And I made it. The first week of our IVF drug protocol is over and surpisingly it wasn't that bad. Brady has been rocking the injections with the magic touch and managed to not pass out even once. We have now gone to both of our classes and are heading into the docs this week for our "supression" check. It feels like forever ago that I was scared and nervous. It's also been forever since I thought about all of this producing an actual baby. Since we started this whole process we have been so focused on the ins and outs of the shots and pills and appointments that I kind of lost sight of what it's all for. We have been distracted by the details.
In our second class (actually the first in the series that we had to take backwards) they discussed the outcome possibilities and the mere mention of the phone call where they potentially tell you that it didn't work made me cry. I've done two IUI's now and each phone call telling me it didn't work reduced me to a mess of tears and dispair. I know it's inevitable that I become attached to the possibility of a pregnancy, but it is hard knowing that after all of this that I might still be on the other end of that "I'm sorry" phone call. Class got me thinking about that alot. They tell you that after the supression and then the stimulation when they go in you might have 20 follicles to retrieve eggs from. Out of those 20 follicles you might get 15 eggs, of those 15 maybe 12 will be mature enough to be fertilized. Of the 12 that you can fertilize maybe 10 will actually fertizile and of those 10 you might get 6 good quality embryos after three days. From those 6 you may get 4 that make it after 5 days. That means if you're lucky, out of 20 follicles you will get 4 embryos. 4. Two of which the magic man will implant and the others we would freeze. Just looking at those numbers kind of depresses me.

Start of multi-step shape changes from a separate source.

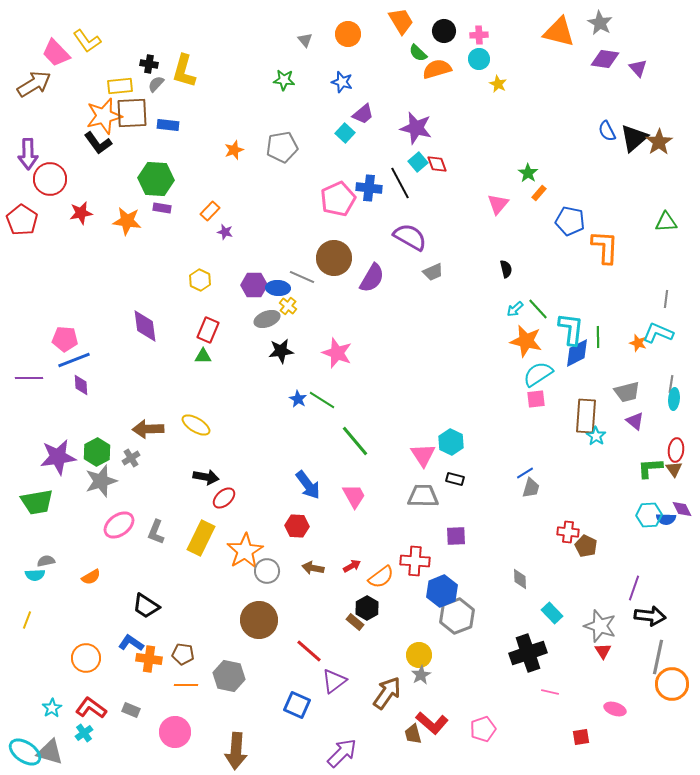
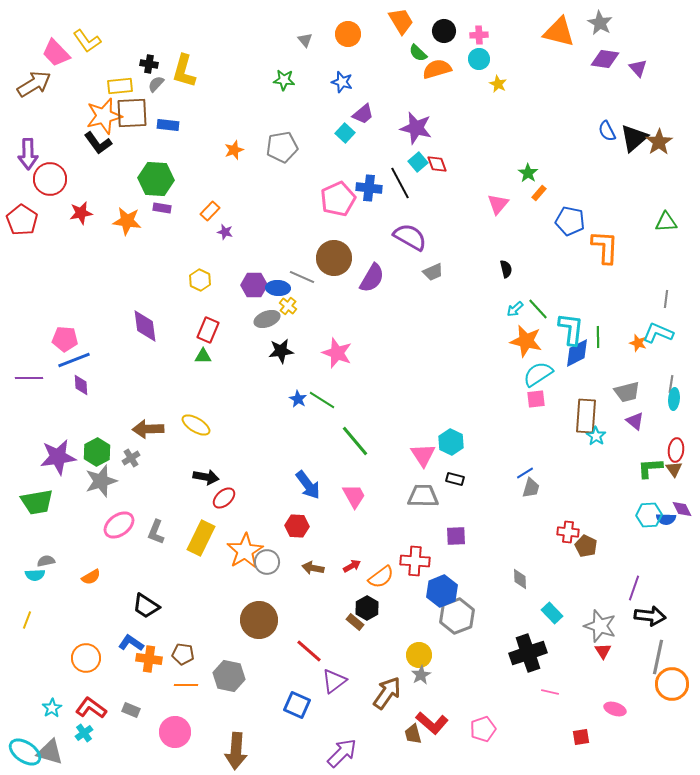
gray circle at (267, 571): moved 9 px up
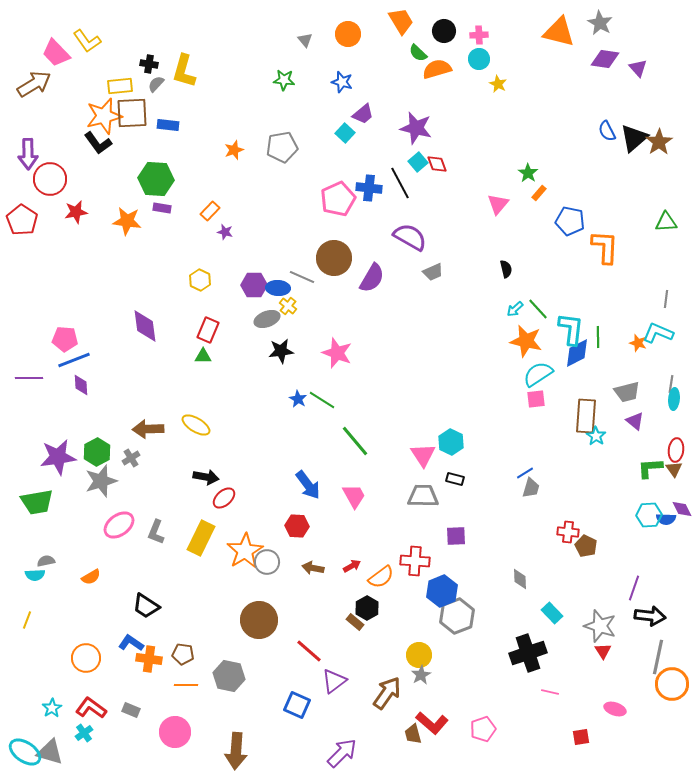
red star at (81, 213): moved 5 px left, 1 px up
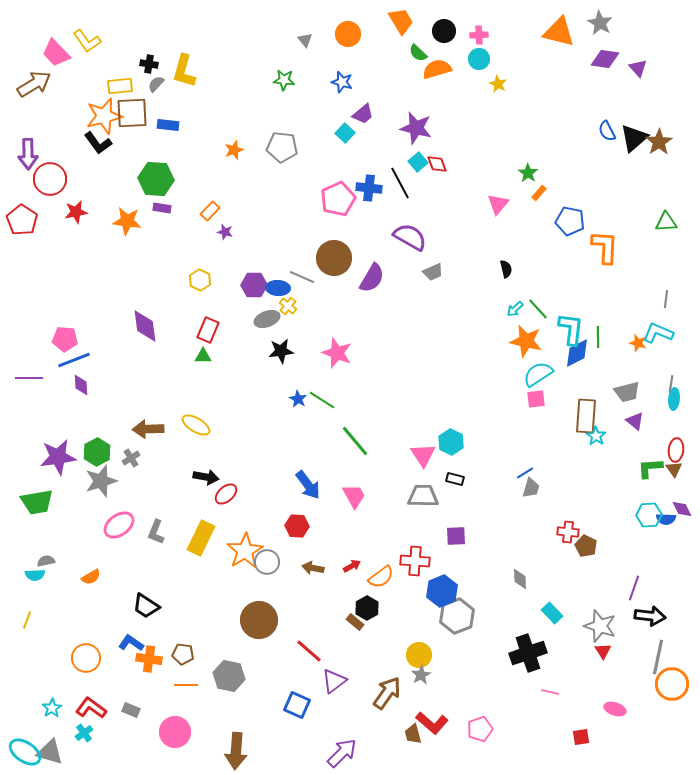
gray pentagon at (282, 147): rotated 16 degrees clockwise
red ellipse at (224, 498): moved 2 px right, 4 px up
pink pentagon at (483, 729): moved 3 px left
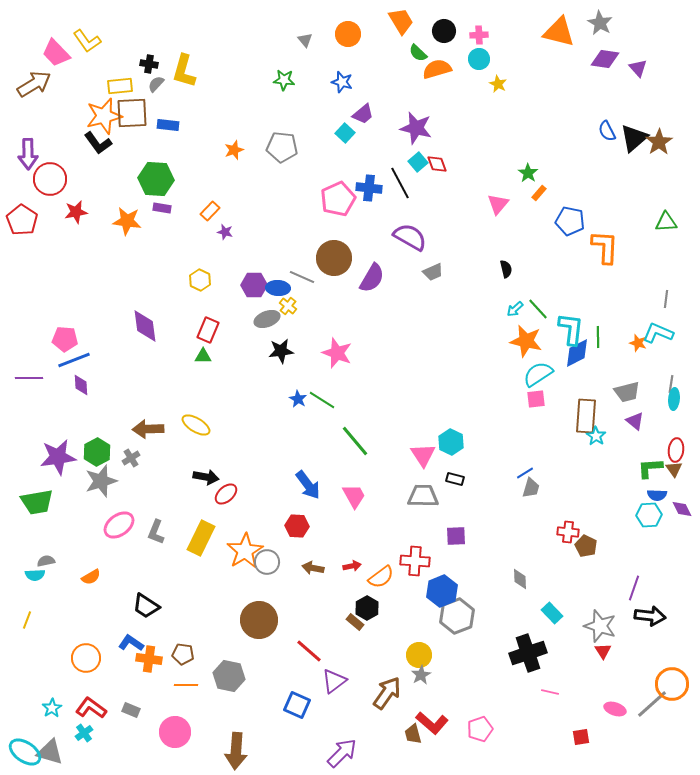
blue semicircle at (666, 519): moved 9 px left, 24 px up
red arrow at (352, 566): rotated 18 degrees clockwise
gray line at (658, 657): moved 6 px left, 47 px down; rotated 36 degrees clockwise
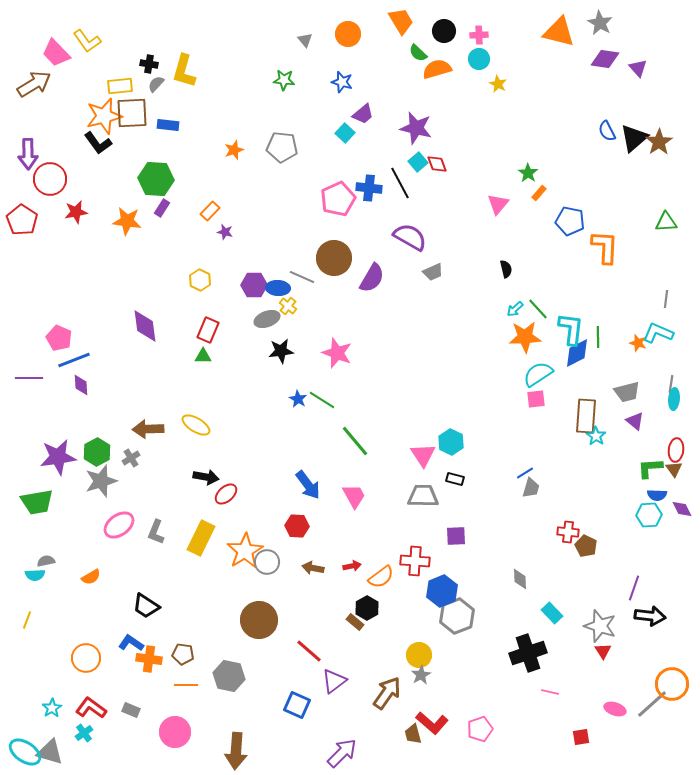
purple rectangle at (162, 208): rotated 66 degrees counterclockwise
pink pentagon at (65, 339): moved 6 px left, 1 px up; rotated 20 degrees clockwise
orange star at (526, 341): moved 1 px left, 4 px up; rotated 16 degrees counterclockwise
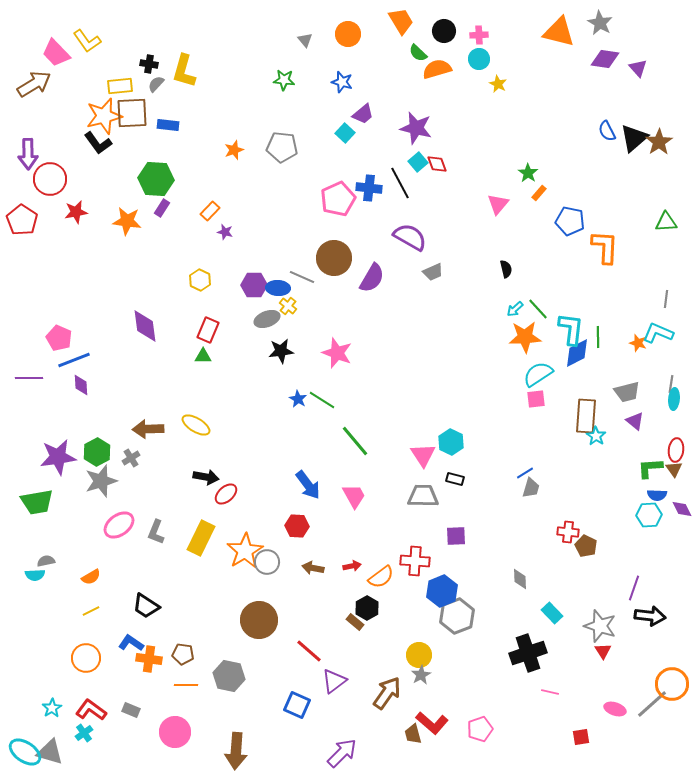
yellow line at (27, 620): moved 64 px right, 9 px up; rotated 42 degrees clockwise
red L-shape at (91, 708): moved 2 px down
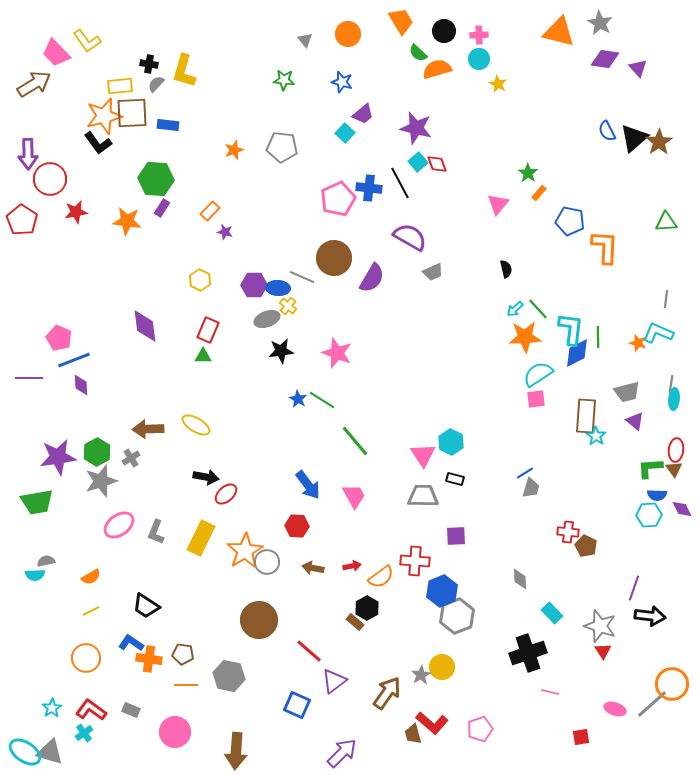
yellow circle at (419, 655): moved 23 px right, 12 px down
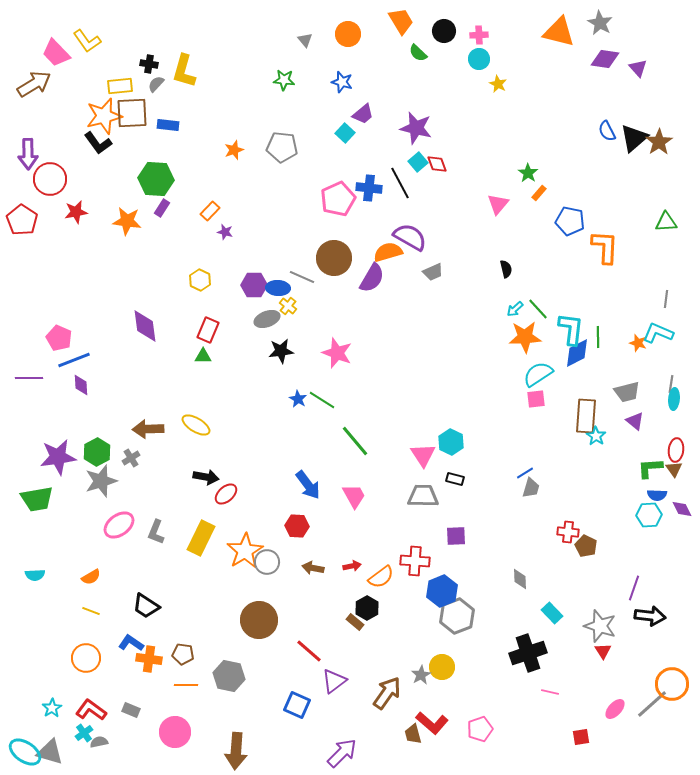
orange semicircle at (437, 69): moved 49 px left, 183 px down
green trapezoid at (37, 502): moved 3 px up
gray semicircle at (46, 561): moved 53 px right, 181 px down
yellow line at (91, 611): rotated 48 degrees clockwise
pink ellipse at (615, 709): rotated 65 degrees counterclockwise
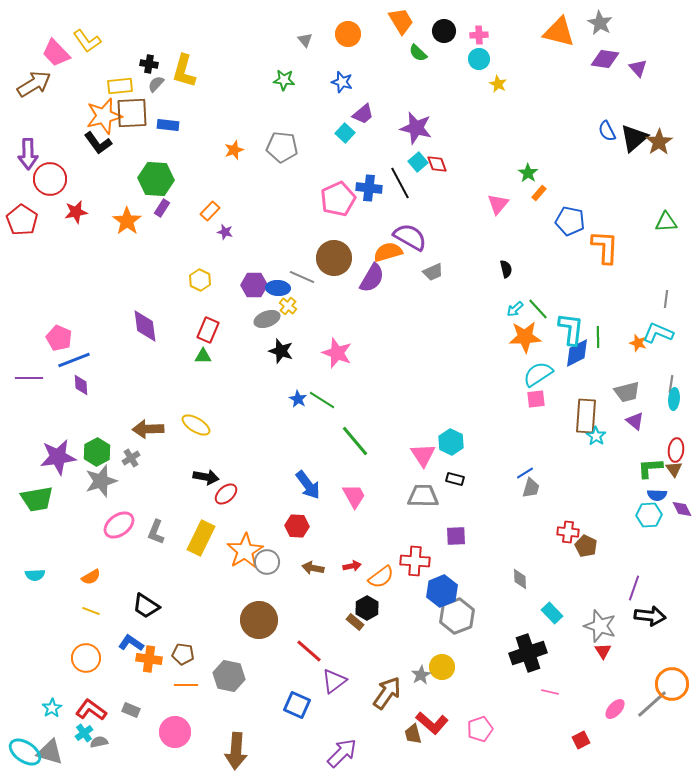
orange star at (127, 221): rotated 28 degrees clockwise
black star at (281, 351): rotated 25 degrees clockwise
red square at (581, 737): moved 3 px down; rotated 18 degrees counterclockwise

When we first started this whole thing I was so anxious and confused and nervous I didn't really think about the possiblity that it wouldn't work. I mean all the money and drugs (woah that sounds bad) and the fact that an actual fertilized embryo is being implanted into my uterus and it still might not work? It's a pretty devastating thought. I don't want to really think about what I will do if it doesn't work. I don't know how I will function if I get that phone call. I've been thinking I will have the docs office call Brady, because I've convinced my self that I can tell the answer from the tone of the nurses voice when I answer the call. I'm in a little bit of a weird place right now with all of this and I'm not sure how much of that has to do with the fact that I am pumped full of so many syntetic hormones that I cry when the grocery store is out of my favorite salad drressing, but I'm trying to think good thoughts because if I don't have that, I might as well give up now. I have to remember that we are good people, that we will be great parents and that this is going to happen for us. I know it.